Bruce swung the beam onto the flattened wreckage. Six or seven big moths were crawling over it, the fuselages of their furry bodies moving jerkily, their folded- back wings looking like the cloaks of comic-book spacemen.
In the half-light of dusk he found himself surrounded by furry monsters from a dream.
“Are they—dangerous?’’ Anne Richards asked nervously.
“No, just a bit clumsy.”
“But why are they so attracted to the tent?”
“You’re not going to believe this. They’ve come all this way to mate with that female up there, but they don’t know what a female looks like. Her scent must be all over the tent. They’ll try to mate with anything her scent is on. You know what we’ve just been through? An attempt at mass-rape—by moonmoths!”
“That’s— incredible. ”
“It is only the kind of madness I expect in this place of monsters,” said Khomich.
Through the rustling of the seething moths, they heard another sound. The soft hooting of an owl.. .

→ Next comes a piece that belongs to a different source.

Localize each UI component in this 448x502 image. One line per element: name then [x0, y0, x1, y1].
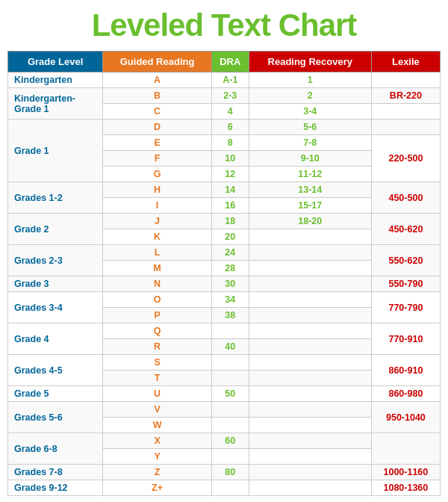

They huddled together against the warmth soaked up by the big stone during the long hours of sunshine. A few yards away, the big moths were still floundering over the ruined tent, still searching for the prize. Out in the terrifying infinity of the night, they saw hazy pinpoints of yellowish light, fireflies signaling to each other in the relentless merry-go-round of courtship and mating. Sometimes the owl’s hooting seemed to be just overhead and then it would come from a distant part of the garden. They took turns staying awake on guard as exhaustion began to overcome fear and shock. Bruce sat with his back against the rock, sleeping bag pulled up to his chest, his arms free to use the pistol which lay in his lap.